Read Part 1 of What ever happened to Saltwell Park Museum?
Saltwell Park Museum and Saltwell Towers have a close connection to another Gateshead building, the Shipley Art Gallery. Their stories are connected to another man who lived in the Towers and made a lot of money from the Industrial Revolution.
Joseph Ainsley Davidson Shipley was a Newcastle-based solicitor who moved in as the tenant of Saltwell Towers after William Wailes died in 1881. Joseph Shipley liked art and with his wealth built up a large collection of 16th and 17th century Dutch paintings. When he died in 1909 his collection was offered to the Gateshead Corporation. In 1917 the Shipley Art Gallery was opened, built by the Gateshead Corporation: it is still a public building today. The ‘Shipley Bequest’ of paintings formed the basis of its collection.
The Shipley Art Gallery was built during a period that would mark the beginning of the end of the British Empire and its global superiority. Near bankrupt by the First World War, the British Empire would continue to hang on to its dream of global domination for another half century, but in reality its peak of wealth, influence and power had waned and it was in decline. The next two decades following World War I would see a period of intense social and political upheaval and change. Mass unemployment caused by a severe global depression, another looming global conflict and an emergence of totalitarianism in Europe would all have a major impact on Tyneside and the people who lived there.
In 1929 the North East Coast Exhibition was held at Exhibition Park in Newcastle upon Tyne. Memorabilia made for the exhibition was steeped in nationalism, flag waving and the faces of the Royal Family on mugs.
At one time Tyneside and the North East of England was called the ‘Workshop of the World’. Tyneside’s heritage has been largely created and constructed on the basis of its experience of the Industrial Revolution; its legacy is still, to this day, something that the region holds onto and there remains a lot of pride and promotion concerned with it.

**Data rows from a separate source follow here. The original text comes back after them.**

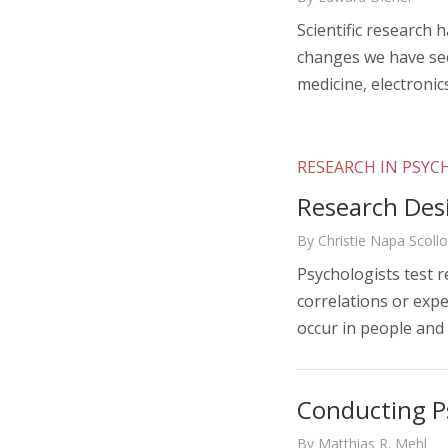
Scientific research 
changes we have see
medicine, electronic
RESEARCH IN PSY
Research Des
By Christie Napa Scoll
Psychologists test r
correlations or expe
occur in people and
Conducting P
By Matthias R. Mehl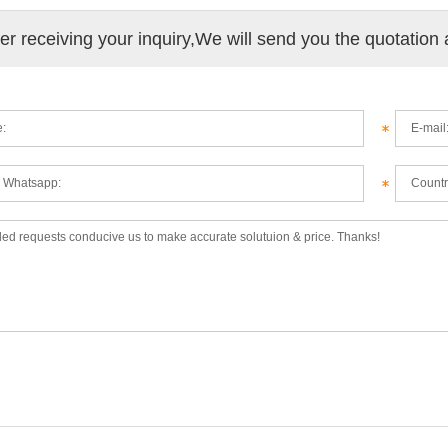
ter receiving your inquiry,We will send you the quotation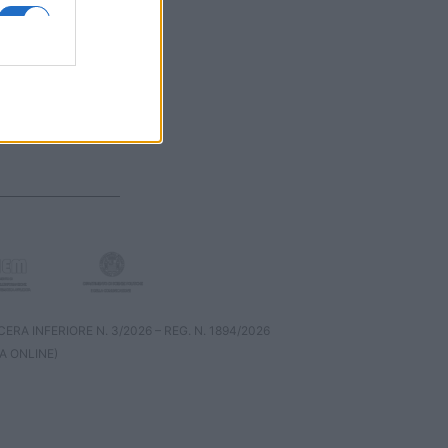
RA INFERIORE N. 3/2026 – REG. N. 1894/2026
A ONLINE)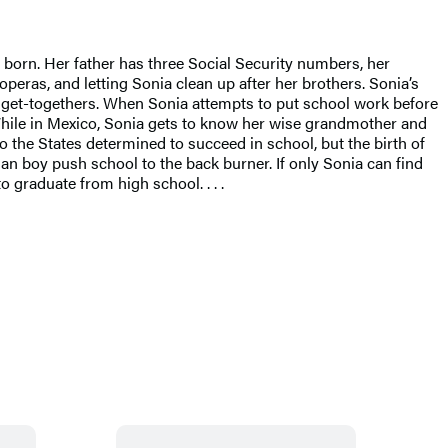
born. Her father has three Social Security numbers, her
eras, and letting Sonia clean up after her brothers. Sonia’s
ly get-togethers. When Sonia attempts to put school work before
” While in Mexico, Sonia gets to know her wise grandmother and
to the States determined to succeed in school, but the birth of
an boy push school to the back burner. If only Sonia can find
 graduate from high school. . . .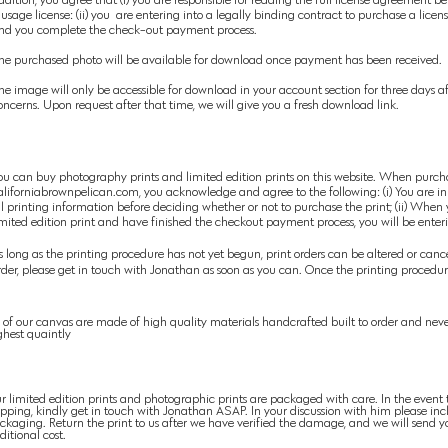
 usage license: (ii) you are entering into a legally binding contract to purchase a lic
nd you complete the check-out payment process.
he purchased photo will be available for download once payment has been received.
he image will only be accessible for download in your account section for three days af
oncerns. Upon request after that time, we will give you a fresh download link.
ou can buy photography prints
and limited edition prints on this website. When purch
aliforniabrownpelican.com, you acknowledge and agree to the following: (i) You are in
ll printing information before deciding whether or not to purchase the print; (ii) When
imited edition print and have finished the checkout payment process, you will be enter
s long as the printing procedure has not yet begun, print orders can be altered or cancel
rder,
please
get in touch with Jonathan as soon as you can. Once the printing
procedure
l of our canvas are made of high
quality materials
handcrafted built to order and neve
ghest quaintly
r limited edition prints and photographic prints are packaged with care. In the event
ipping, kindly get in touch with Jonathan ASAP. In your
discussion
with him please inc
ckaging. Return the print to us after we have verified the damage, and we will
send
yo
ditional cost.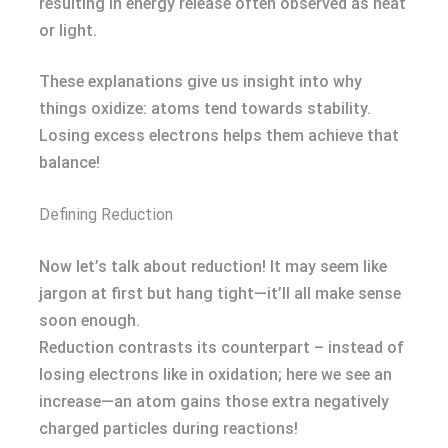
resulting in energy release often observed as heat
or light.
These explanations give us insight into why
things oxidize: atoms tend towards stability.
Losing excess electrons helps them achieve that
balance!
Defining Reduction
Now let’s talk about reduction! It may seem like
jargon at first but hang tight—it’ll all make sense
soon enough.
Reduction contrasts its counterpart – instead of
losing electrons like in oxidation; here we see an
increase—an atom gains those extra negatively
charged particles during reactions!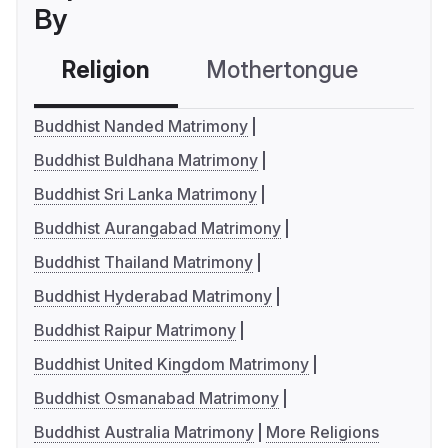
By
Religion
Mothertongue
Co
Buddhist Nanded Matrimony
Buddhist Buldhana Matrimony
Buddhist Sri Lanka Matrimony
Buddhist Aurangabad Matrimony
Buddhist Thailand Matrimony
Buddhist Hyderabad Matrimony
Buddhist Raipur Matrimony
Buddhist United Kingdom Matrimony
Buddhist Osmanabad Matrimony
Buddhist Australia Matrimony
More Religions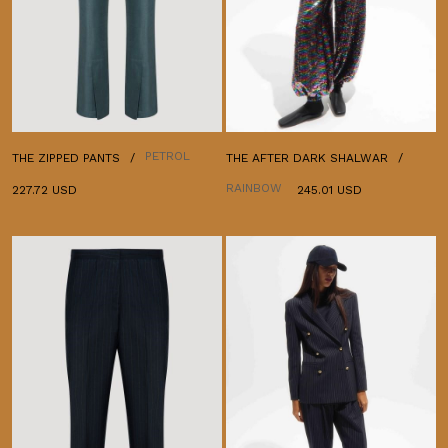
PETROL
THE ZIPPED PANTS
THE AFTER DARK SHALWAR
RAINBOW
227.72 USD
245.01 USD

The 1929 North East Coast Exhibition in Exhibition Park, Newcastle, would be the first time the region would present this as ‘History’ and proclaim its heritage and status to the world as a very considered and very political public relations exercise. It echoed the Jubilee Exhibition that was held on the same site in 1887, a time when the British Empire was at its peak. It is from the 1929 North East Coast Exhibition that the Newcastle Science Museum would be created, a museum which would later evolve into Newcastle’s Discovery Museum. It was the start of the ‘Heritage Industry’ in the North East. It’s not a coincidence that in 1933, possibly motivated by political and regional rivalry and in keeping with the prevailing zeitgeist, Gateshead Municipal Borough would open the ‘Gateshead Local & Industrial Museum’.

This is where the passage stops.